Do We Limit Not Buying, But Paying Bills?


A quick thought on the economy before heading for bed:

I never did understand the bit about raising the debt ceiling not being for new debt, but it rather being simply to pay the bills on money already spent. Seems if you have a debt ceiling, it should be on spending, not on your ability to pay for the spending. Did we, then, in fact, break the debt ceiling? Did we break our own law not to go above $14.3 trillion? True, I must be wrong on this. Either the ceiling prevents us not from buying such-and-such amount, but for paying off the bills when they reach such-and-such amount, or I got ill information when I heard the deficit had to be raised just to pay for existing expenditures. Otherwise, surely there would have been an outcry. . . .

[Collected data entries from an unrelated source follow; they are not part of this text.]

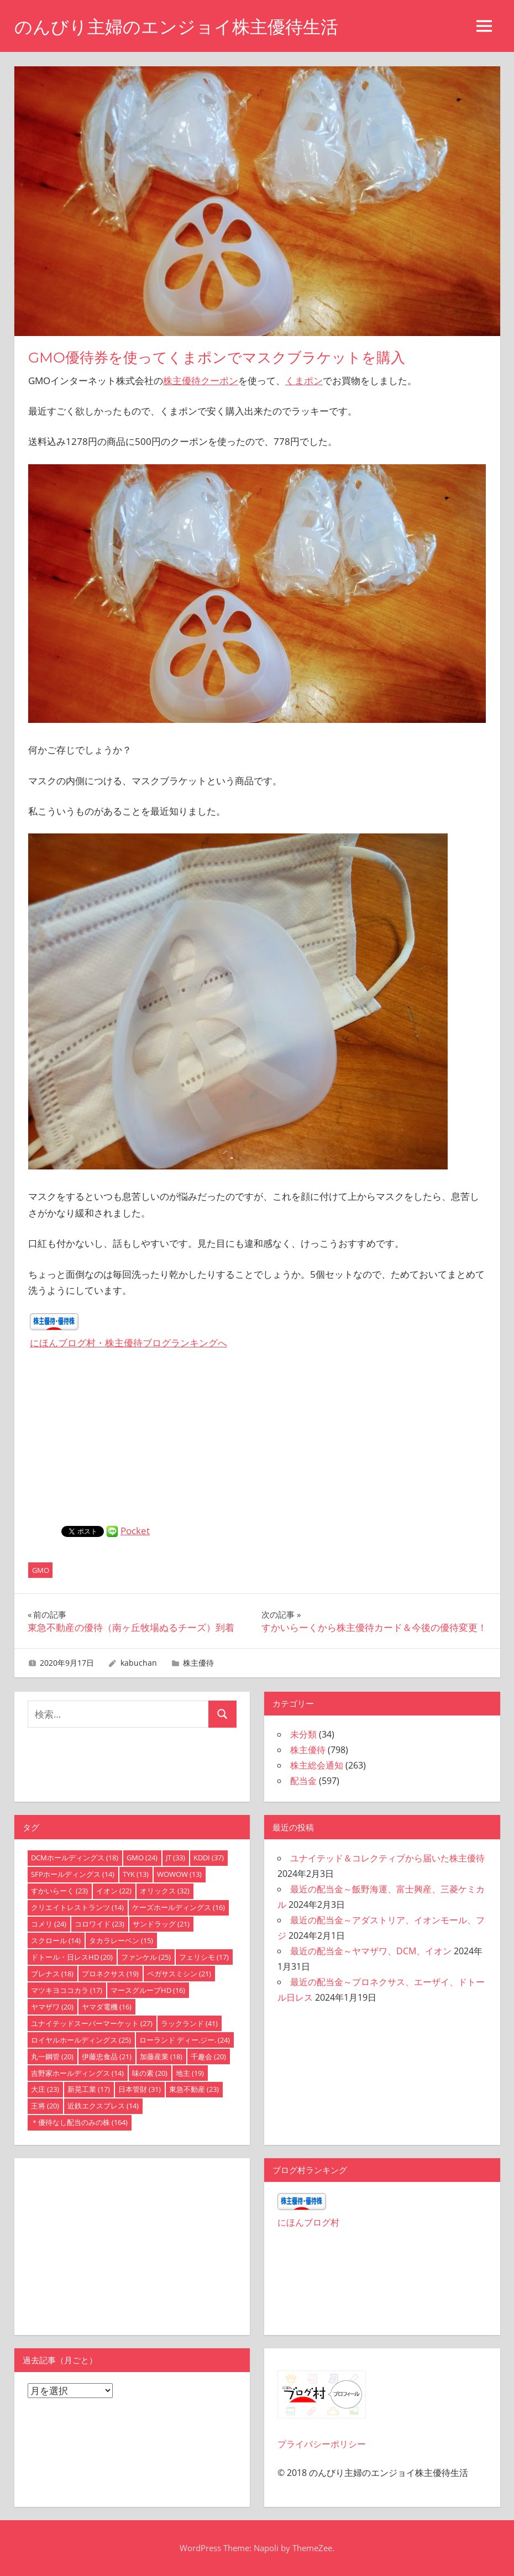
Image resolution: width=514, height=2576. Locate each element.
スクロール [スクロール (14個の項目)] (56, 1940)
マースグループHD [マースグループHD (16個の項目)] (148, 1990)
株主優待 (198, 1662)
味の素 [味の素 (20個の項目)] (149, 2073)
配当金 (303, 1781)
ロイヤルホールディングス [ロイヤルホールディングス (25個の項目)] (81, 2040)
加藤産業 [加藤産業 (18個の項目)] (161, 2056)
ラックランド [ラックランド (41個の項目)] (189, 2023)
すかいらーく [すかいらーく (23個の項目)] (59, 1891)
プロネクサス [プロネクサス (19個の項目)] (110, 1974)
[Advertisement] (257, 1443)
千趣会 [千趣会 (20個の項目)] (208, 2056)
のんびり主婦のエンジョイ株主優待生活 (176, 27)
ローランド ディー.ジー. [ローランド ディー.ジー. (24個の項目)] (184, 2040)
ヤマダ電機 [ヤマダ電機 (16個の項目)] (107, 2007)
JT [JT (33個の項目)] (175, 1858)
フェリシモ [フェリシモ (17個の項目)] (204, 1957)
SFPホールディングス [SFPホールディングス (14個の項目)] (72, 1874)
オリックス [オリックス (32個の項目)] (165, 1891)
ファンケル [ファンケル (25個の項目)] (146, 1957)
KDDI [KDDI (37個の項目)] (208, 1858)
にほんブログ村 (308, 2222)
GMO (40, 1570)
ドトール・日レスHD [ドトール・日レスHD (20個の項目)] (72, 1957)
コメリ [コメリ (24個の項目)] (48, 1924)
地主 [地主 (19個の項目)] (190, 2073)
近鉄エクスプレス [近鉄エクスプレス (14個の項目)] (103, 2106)
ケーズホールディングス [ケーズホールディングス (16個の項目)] (178, 1907)
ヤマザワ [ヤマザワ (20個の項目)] (52, 2007)
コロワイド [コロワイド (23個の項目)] (99, 1924)
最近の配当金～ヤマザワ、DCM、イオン (371, 1951)
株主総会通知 (316, 1765)
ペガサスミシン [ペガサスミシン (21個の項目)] (179, 1974)
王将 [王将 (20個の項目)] (45, 2106)
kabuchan (138, 1662)
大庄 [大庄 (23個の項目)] (45, 2089)
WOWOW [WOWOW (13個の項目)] (179, 1874)
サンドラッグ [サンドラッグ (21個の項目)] (161, 1924)
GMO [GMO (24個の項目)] (142, 1858)
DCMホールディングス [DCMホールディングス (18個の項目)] (74, 1858)
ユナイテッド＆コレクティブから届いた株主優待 (387, 1858)
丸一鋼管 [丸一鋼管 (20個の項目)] (52, 2056)
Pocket (135, 1530)
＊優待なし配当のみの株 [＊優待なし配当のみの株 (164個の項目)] (79, 2122)
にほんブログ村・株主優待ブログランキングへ (128, 1342)
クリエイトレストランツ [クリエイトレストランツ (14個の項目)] (77, 1907)
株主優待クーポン (200, 380)
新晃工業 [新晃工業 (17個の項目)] (88, 2089)
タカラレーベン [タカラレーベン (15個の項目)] (121, 1940)
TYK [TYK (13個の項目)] (136, 1874)
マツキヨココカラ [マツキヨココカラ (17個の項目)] (66, 1990)
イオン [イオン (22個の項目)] (114, 1891)
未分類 (303, 1734)
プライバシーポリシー (321, 2444)
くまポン (304, 380)
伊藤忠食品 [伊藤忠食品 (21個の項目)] (107, 2056)
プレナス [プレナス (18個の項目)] (52, 1974)
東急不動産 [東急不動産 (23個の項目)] (194, 2089)
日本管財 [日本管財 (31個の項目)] (139, 2089)
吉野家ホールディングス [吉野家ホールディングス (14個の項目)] (77, 2073)
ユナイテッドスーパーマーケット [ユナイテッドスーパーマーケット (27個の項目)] (92, 2023)
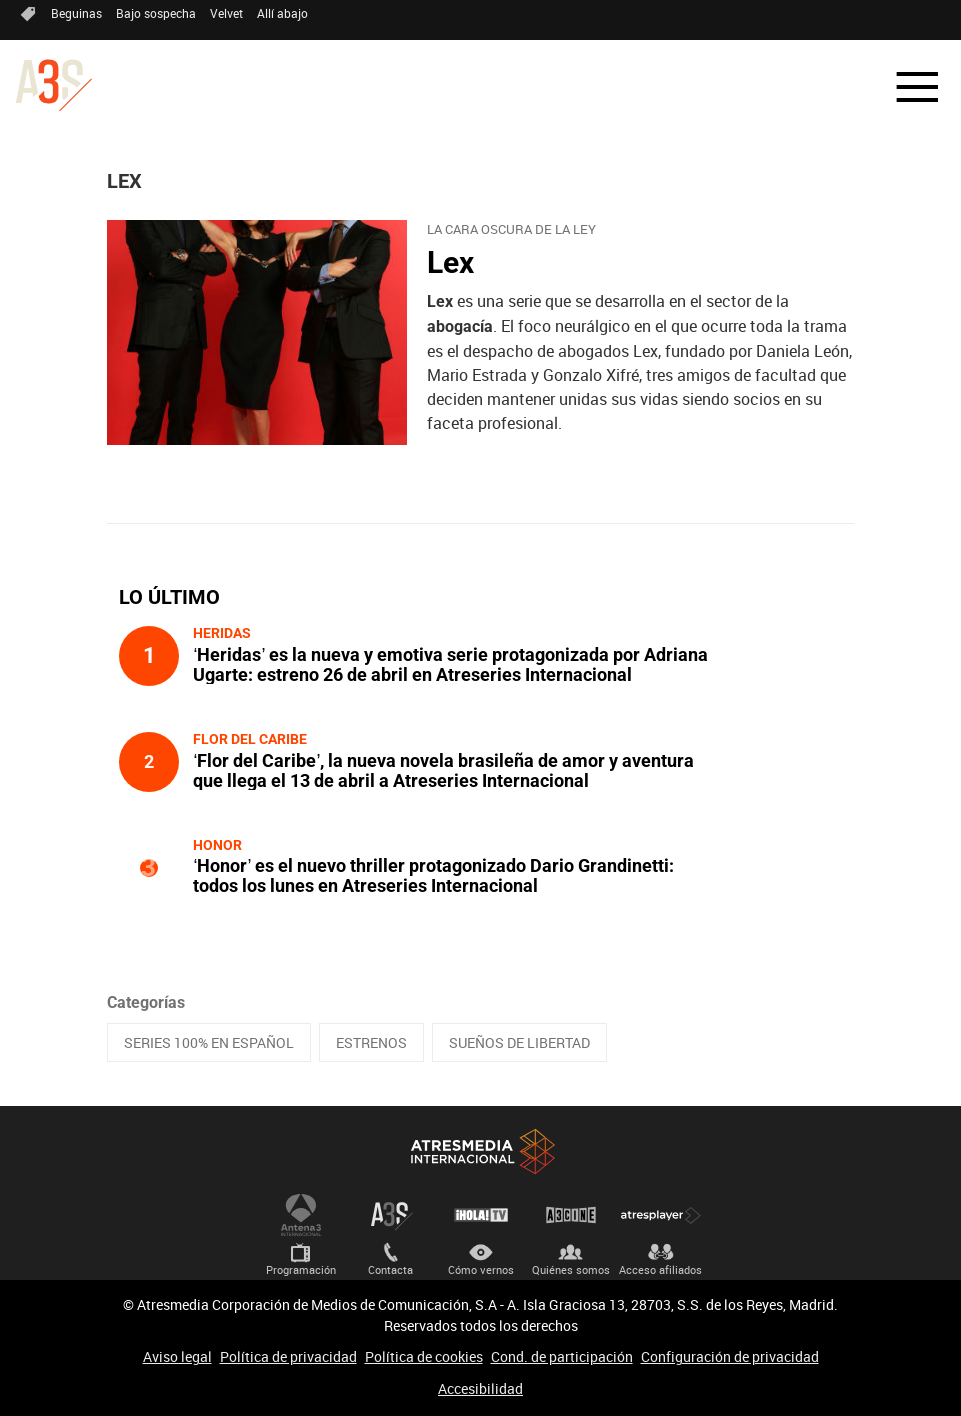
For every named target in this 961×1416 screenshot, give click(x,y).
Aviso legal (177, 1356)
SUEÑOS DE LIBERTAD (519, 1042)
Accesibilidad (480, 1388)
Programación (301, 1269)
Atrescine (571, 1215)
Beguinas (76, 13)
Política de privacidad (288, 1356)
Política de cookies (424, 1356)
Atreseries (391, 1215)
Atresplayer (661, 1215)
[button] (905, 87)
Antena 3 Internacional (301, 1215)
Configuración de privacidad (730, 1356)
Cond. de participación (562, 1356)
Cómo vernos (481, 1269)
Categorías (146, 1002)
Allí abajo (282, 13)
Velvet (226, 13)
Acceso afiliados (660, 1269)
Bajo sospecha (156, 13)
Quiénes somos (571, 1269)
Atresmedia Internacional (481, 1151)
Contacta (390, 1269)
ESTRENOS (371, 1042)
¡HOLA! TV (481, 1215)
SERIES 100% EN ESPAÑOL (209, 1042)
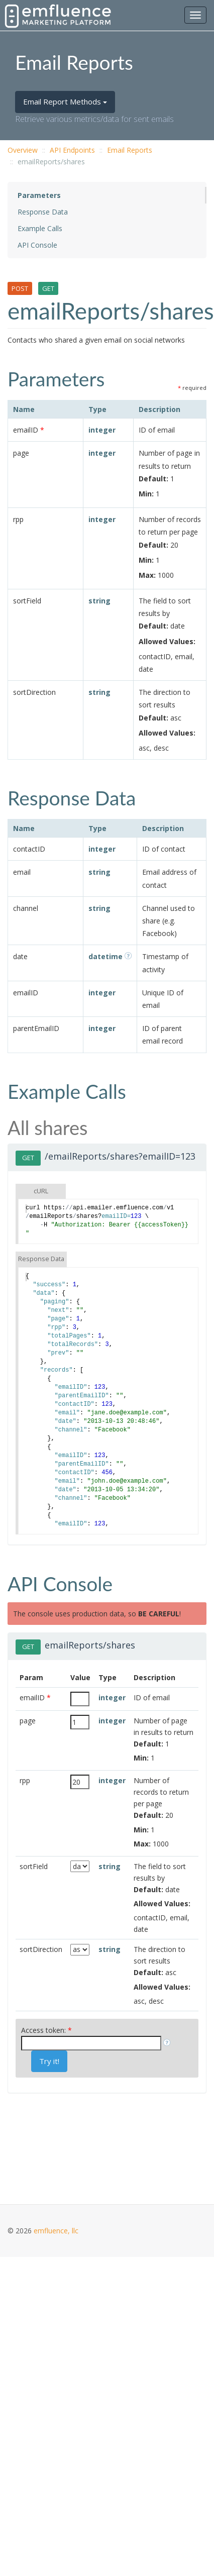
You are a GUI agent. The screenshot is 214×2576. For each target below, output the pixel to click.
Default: (153, 478)
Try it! (49, 2061)
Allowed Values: (167, 641)
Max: (147, 575)
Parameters (39, 195)
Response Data (43, 212)
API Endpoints (72, 150)
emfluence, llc (56, 2230)
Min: (146, 493)
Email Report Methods (65, 101)
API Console (37, 245)
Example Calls (40, 228)
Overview (23, 150)
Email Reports (129, 150)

But, if this is what did happen and there wasn't an outcry . . . amazing!

I will say this: Supposing the ceiling is on the paying the bills, and it doesn't specifically and in writing restrict us from running up bills at all, as long as we don't pay them. I say that still implies you should not be spending the money. If a father gave his son access to the family credit card, wouldn't he be a fool to say, "Okay, son, I can only afford to pay off  $14.3 thousand dollars, but you are welcome to use the card beyond that. Go as high as you like."

Did we really do that? Did we create a law limiting how much we allow ourselves to pay for, but not limiting how much we can actually buy?

If we did this, we are sooo foolish. I think I must have got wrong information when I read raising the ceiling was to pay for existing bills. This simply cannot be true, for I cannot believe we would have such an unwise debt ceiling.